Summary of Performance Analysis
These results confirm the correctness and reliability of the scratch-built model for most locations. While it occasionally underperforms in outlier regions with very few samples, it delivers comparable or better performance to Scikit-learn in the vast majority of scenarios reinforcing the value of this from-scratch approach as a pedagogical and benchmarking tool.
Bar graphs of different performance matrics according to location are available in benchmarks/graphs directory.
Location-wise Performance
As shown in the benchmarks/results/ directory, prediction for all locations is not as accurate as it should be. So, It will be vital to score each locations based on their performance metrics ($R^2$, MSE, MAE) and use the best performing locations for prediction.
To avoid the readme to be too long, the scoreboard is in the scoreboard.md file.
As shown in the scoreboard.md file, the model performs best for 'Turag, Dhaka' location. You can see the scoreboard.md file for details.
The scoreboard does not indicate that the model is worst performing. It is not about the model or the algorithm, but about trying to fit non-linear data into linear regression model. Maybe a polinomial equation fits the datasets I used. Also, house rental prices does not depends on number of beds, number of washrooms, area in sq. ft. only. There are also some factors what are missing in the feature matrix.
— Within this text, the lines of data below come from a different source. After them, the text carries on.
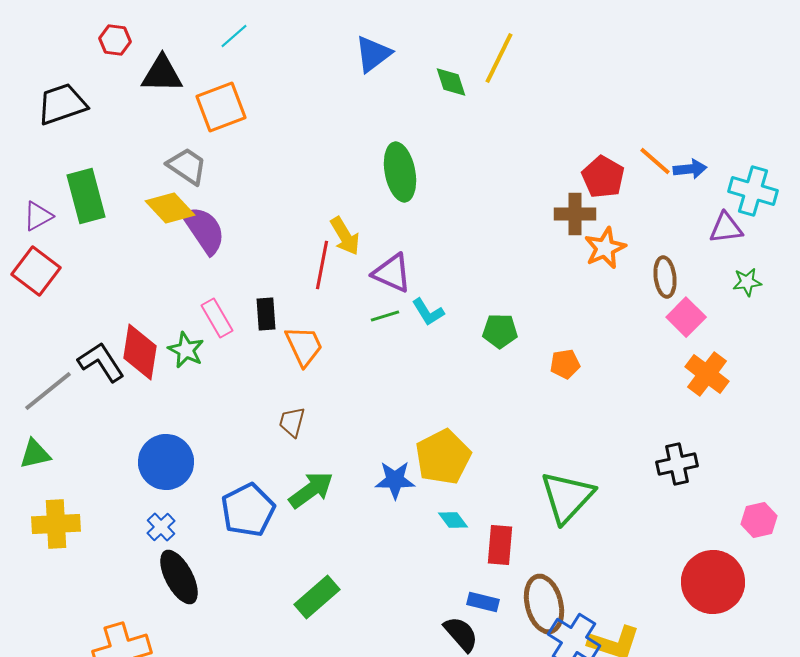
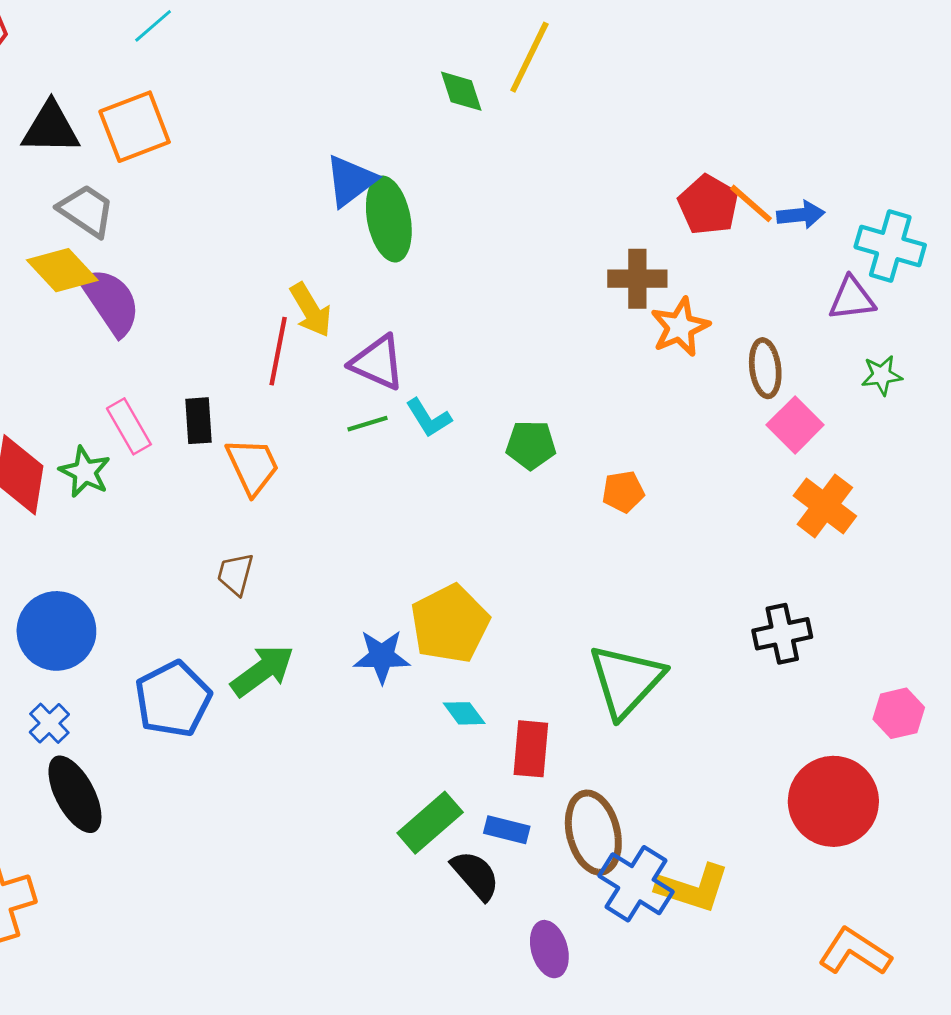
blue triangle: (373, 54) -> (350, 181), moved
black triangle: (162, 74) -> (51, 128), moved
red pentagon: (603, 177) -> (708, 205), moved
green rectangle: (317, 597) -> (430, 823), moved

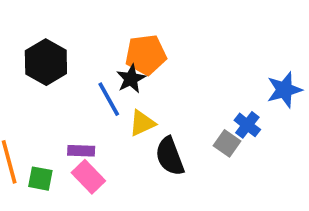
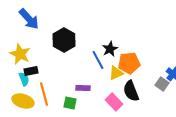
orange pentagon: (146, 55) -> (129, 63), moved
pink rectangle: (88, 177) -> (114, 102), moved
green square: (40, 179) -> (70, 103), moved

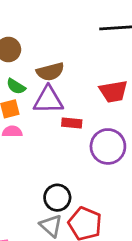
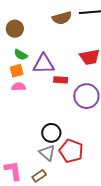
brown semicircle: (50, 72) -> (62, 18), moved

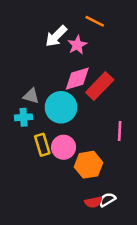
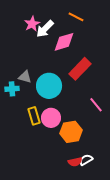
pink star: (77, 45) -> (32, 24), moved
pink diamond: (77, 79) -> (64, 42), moved
cyan cross: (24, 117) -> (12, 89), moved
pink line: (120, 131) -> (96, 105), turned -42

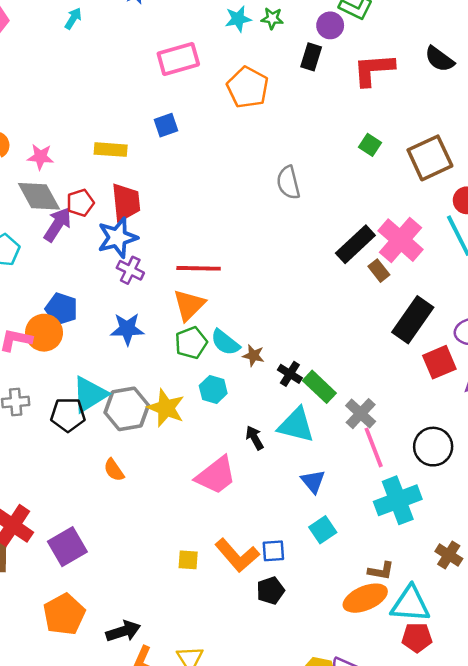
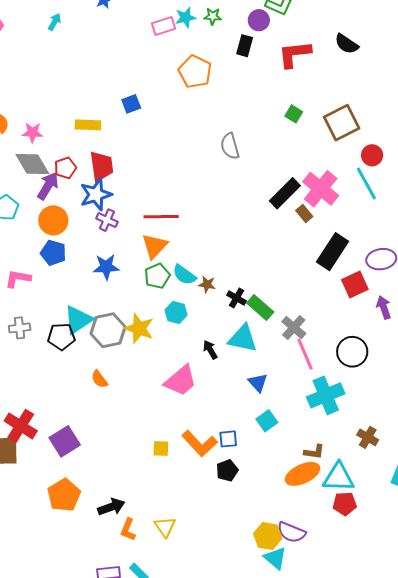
pink rectangle: (178, 59) -> (164, 26), moved, size x0.7
orange circle: (44, 333) -> (53, 220), moved

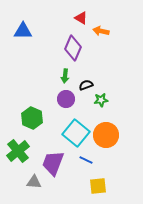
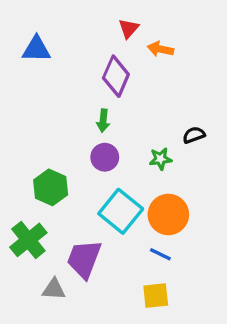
red triangle: (81, 18) -> (129, 28), turned 40
black semicircle: (86, 85) -> (194, 135), moved
blue line: (86, 160) -> (160, 254), moved

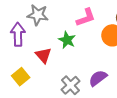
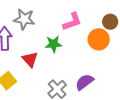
green star: (67, 40) -> (53, 44), turned -30

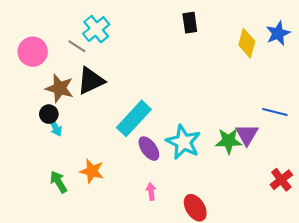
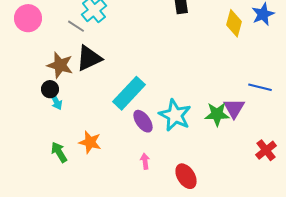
pink circle: (33, 52) -> (28, 18), moved

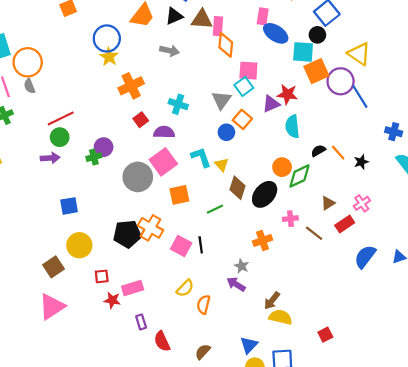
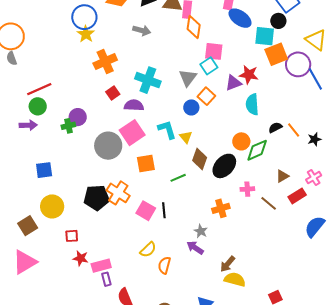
cyan cross: (178, 104) -> (148, 80), size x1.4
pink rectangle: (133, 288) -> (101, 266), moved

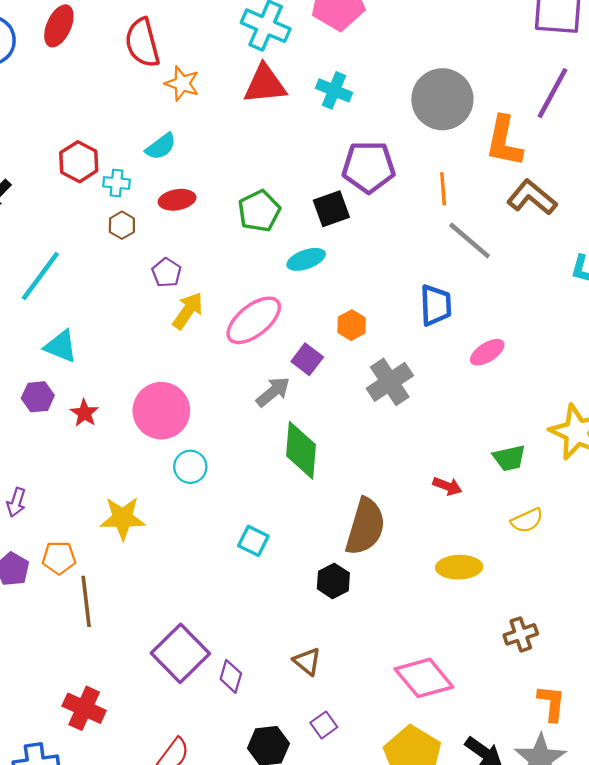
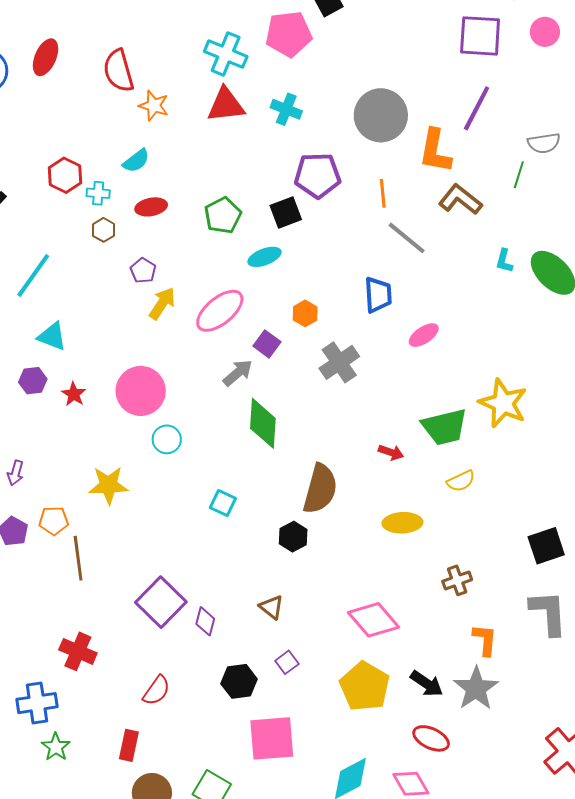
green trapezoid: (509, 458) -> (445, 427), size x1.6

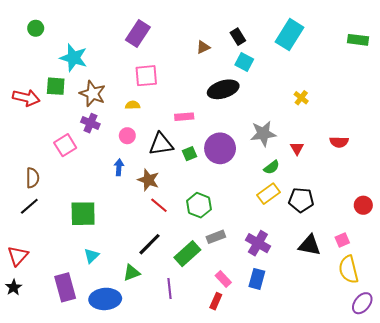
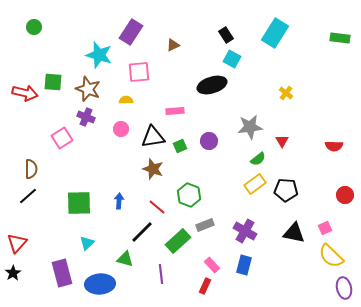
brown triangle: (203, 47) -> (173, 45), moved
cyan star: (74, 58) -> (99, 55), moved
red semicircle: (339, 142) -> (334, 146), moved
purple circle: (220, 148) -> (209, 141), size x0.6
blue arrow: (119, 167) -> (119, 201), moved
brown star: (148, 180) -> (153, 169), moved
red line: (159, 205) -> (157, 207), moved
yellow semicircle: (349, 269) -> (331, 256), turned -32
green triangle: (132, 273) -> (125, 259), turned 36
purple ellipse: (362, 303) -> (344, 288), turned -50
Future case study may include other features as well.
How Does It Work
- Data downloading
Downloads the CSV file from GitHub Gist using urllib and saves it to a local file. Shows a CLI download progress bar built from scratch using sys.stdout to indicate the download progress.
[Logic: app/handler/data/download.py]
- Preprocessing and feature engineering
The raw data is preprocessed to remove unnecessary columns, encode categorical variables, and create new columns that capture domain-specific conditions of different locations in Dhaka.
[Logic: app/handler/data/preprocess.py]
- Model training
Determines the weight vectors for each location in the preprocessed data using the linear regression model with L2 regularization ($ \theta = (X^T X + \lambda I)^{-1} X^T Y $) and stores these weight vectors in a local JSON file (in data/processed/weights.json).
- Serves UI
Serves the UI using a web server whose backend is built using the http.server module and frontend using HTML, Tailwind CSS (via CDN), and vanilla JavaScript.
[Backend: app/handler/web/http.py]
[Frontend: app/ui/index.html]
- Prediction
Takes user input from the web interface, preprocesses it, and uses the trained location-specific model (calculated weights in model training step) to predict the rent based on the input data. Specifically, it retrieves the weights for the selected location from the JSON file and uses them to calculate the predicted rent using formula $\hat{y} = \theta^T X$.
[Logic: app/handler/predict.py]
Why I Built Everything from Scratch?
Most machine learning projects rely heavily on pre-built libraries. But I wanted to deeply understand how things actually work under the hood from CSV parsing to matrix algebra to model training and web serving. Thats why I made a rule: no external dependencies allowed.
I initially used polars for data and considered streamlit for UI, until I realized they pulled in heavy dependencies like numpy. So I ditched them. I rewrote the data loading logic using csv, built my own matrix operations, and crafted the frontend using pure HTML, Tailwind, and JS no frameworks, no fluff.
This project wasnt just about writing code it was about deeply learning through deliberate construction.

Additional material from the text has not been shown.